Pachyserica chenchangchini

Scientific classification
- Kingdom: Animalia
- Phylum: Arthropoda
- Class: Insecta
- Order: Coleoptera
- Suborder: Polyphaga
- Infraorder: Scarabaeiformia
- Family: Scarabaeidae
- Genus: Pachyserica
- Species: P. chenchangchini
- Binomial name: Pachyserica chenchangchini Ahrens, Zhao, Pham & Liu, 2024

= Pachyserica chenchangchini =

- Genus: Pachyserica
- Species: chenchangchini
- Authority: Ahrens, Zhao, Pham & Liu, 2024

Species of beetle

Pachyserica chenchangchini is a species of beetle of the family Scarabaeidae.
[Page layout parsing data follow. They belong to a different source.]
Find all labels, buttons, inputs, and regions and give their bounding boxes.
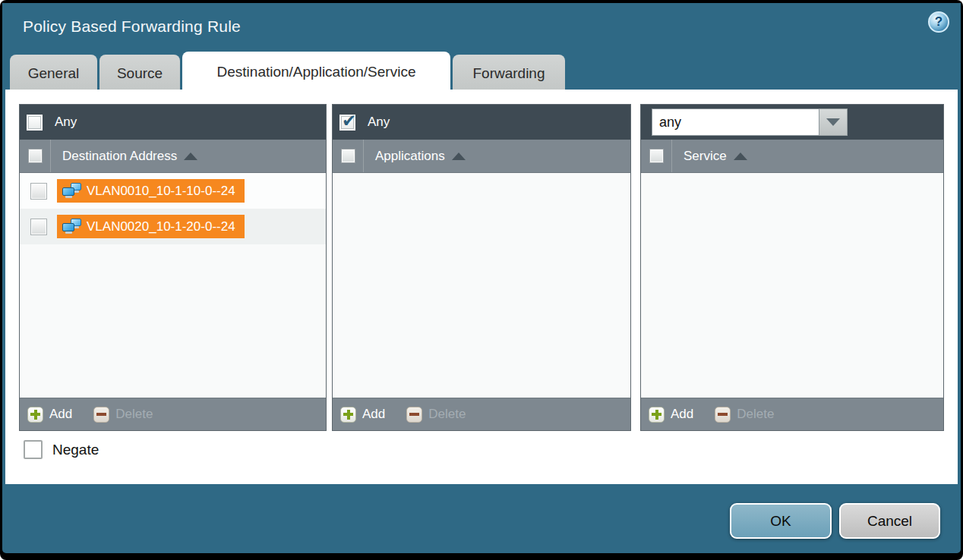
add-button[interactable]: Add <box>649 407 693 423</box>
delete-button[interactable]: Delete <box>93 407 153 423</box>
table-row[interactable]: VLAN0010_10-1-10-0--24 <box>20 173 326 209</box>
network-address-icon <box>62 183 81 200</box>
add-label: Add <box>671 407 693 422</box>
destination-column-header: Destination Address <box>20 140 326 173</box>
row-checkbox[interactable] <box>30 183 47 200</box>
tab-bar: General Source Destination/Application/S… <box>10 52 567 93</box>
table-row[interactable]: VLAN0020_10-1-20-0--24 <box>20 209 326 244</box>
applications-panel: Any Applications Add <box>332 104 631 431</box>
sort-ascending-icon[interactable] <box>452 153 466 160</box>
destination-select-all-cell <box>20 140 51 172</box>
applications-any-bar: Any <box>333 105 630 140</box>
destination-any-checkbox[interactable] <box>27 115 43 131</box>
minus-icon <box>715 407 731 423</box>
chevron-down-icon[interactable] <box>819 109 848 136</box>
delete-label: Delete <box>115 407 153 422</box>
service-toolbar: Add Delete <box>641 398 943 430</box>
add-label: Add <box>49 407 72 422</box>
destination-address-list: VLAN0010_10-1-10-0--24 VLAN0020_10-1-20-… <box>20 173 326 398</box>
address-object-tag[interactable]: VLAN0020_10-1-20-0--24 <box>57 215 245 238</box>
applications-any-label: Any <box>368 115 390 130</box>
applications-column-header: Applications <box>333 140 630 173</box>
destination-select-all-checkbox[interactable] <box>28 149 43 163</box>
delete-label: Delete <box>737 407 774 422</box>
cancel-button[interactable]: Cancel <box>839 503 940 539</box>
delete-button[interactable]: Delete <box>715 407 774 423</box>
tab-source[interactable]: Source <box>99 55 180 93</box>
ok-button[interactable]: OK <box>730 503 832 539</box>
delete-button[interactable]: Delete <box>406 407 466 423</box>
applications-column-title[interactable]: Applications <box>375 149 445 164</box>
service-dropdown-bar: any <box>641 105 943 140</box>
policy-forwarding-dialog: Policy Based Forwarding Rule General Sou… <box>0 0 963 560</box>
tab-general[interactable]: General <box>10 55 97 93</box>
applications-select-all-cell <box>333 140 364 172</box>
destination-address-panel: Any Destination Address <box>19 104 327 431</box>
add-button[interactable]: Add <box>340 407 385 423</box>
service-column-title[interactable]: Service <box>684 149 727 164</box>
delete-label: Delete <box>428 407 466 422</box>
service-list <box>641 173 943 398</box>
sort-ascending-icon[interactable] <box>184 153 197 160</box>
negate-label: Negate <box>52 442 99 458</box>
plus-icon <box>649 407 665 423</box>
plus-icon <box>27 407 43 423</box>
tab-destination-application-service[interactable]: Destination/Application/Service <box>182 52 450 93</box>
service-dropdown-value[interactable]: any <box>652 109 819 136</box>
minus-icon <box>93 407 109 423</box>
service-panel: any Service <box>640 104 944 431</box>
service-select-all-cell <box>641 140 672 172</box>
title-bar: Policy Based Forwarding Rule <box>2 3 961 52</box>
destination-any-bar: Any <box>20 105 326 140</box>
columns-container: Any Destination Address <box>19 104 944 431</box>
page-title: Policy Based Forwarding Rule <box>23 17 241 36</box>
applications-toolbar: Add Delete <box>333 398 630 430</box>
applications-any-checkbox[interactable] <box>339 115 355 131</box>
row-checkbox[interactable] <box>30 219 47 235</box>
add-label: Add <box>362 407 385 422</box>
destination-column-title[interactable]: Destination Address <box>62 149 177 164</box>
service-select-all-checkbox[interactable] <box>649 149 664 163</box>
negate-checkbox[interactable] <box>24 440 43 459</box>
dialog-body: Policy Based Forwarding Rule General Sou… <box>2 3 961 553</box>
service-dropdown[interactable]: any <box>652 109 848 136</box>
tab-forwarding[interactable]: Forwarding <box>453 55 565 93</box>
applications-list <box>333 173 630 398</box>
address-object-name: VLAN0010_10-1-10-0--24 <box>87 184 235 199</box>
tab-content: Any Destination Address <box>5 90 958 484</box>
destination-toolbar: Add Delete <box>20 398 326 430</box>
address-object-name: VLAN0020_10-1-20-0--24 <box>87 219 235 234</box>
sort-ascending-icon[interactable] <box>734 153 747 160</box>
help-icon[interactable] <box>928 11 949 33</box>
network-address-icon <box>62 219 81 235</box>
destination-any-label: Any <box>55 115 77 130</box>
negate-row: Negate <box>24 440 99 459</box>
plus-icon <box>340 407 356 423</box>
applications-select-all-checkbox[interactable] <box>341 149 355 163</box>
service-column-header: Service <box>641 140 943 173</box>
add-button[interactable]: Add <box>27 407 72 423</box>
minus-icon <box>406 407 422 423</box>
address-object-tag[interactable]: VLAN0010_10-1-10-0--24 <box>57 179 245 203</box>
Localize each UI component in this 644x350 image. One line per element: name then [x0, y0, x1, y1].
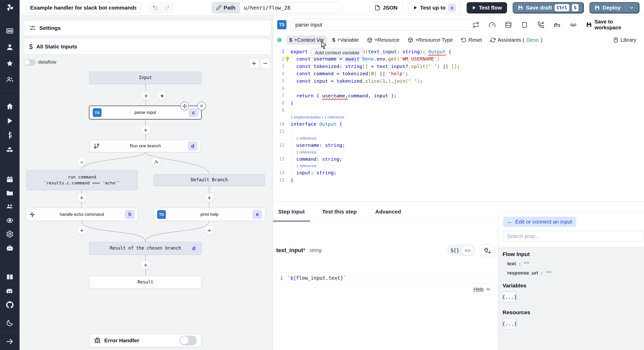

It is found in China (Yunnan).

==Description==
Adults reach a length of about 8 mm. They have a reddish brown, oval and strongly convex body. The legs are also reddish brown, and the frons has dark green toment. The pronotum has a green shine and the elytra have large, dark spots. The antennae are yellow. The dorsal surface is weakly iridescent, with fine, partly patchily distributed, or dense, short, white setae. There are long, fine, erect, yellow setae on the head, pronotum and anterior elytra.

==Etymology==
The species is named after Mr. Chang-Chin Chen.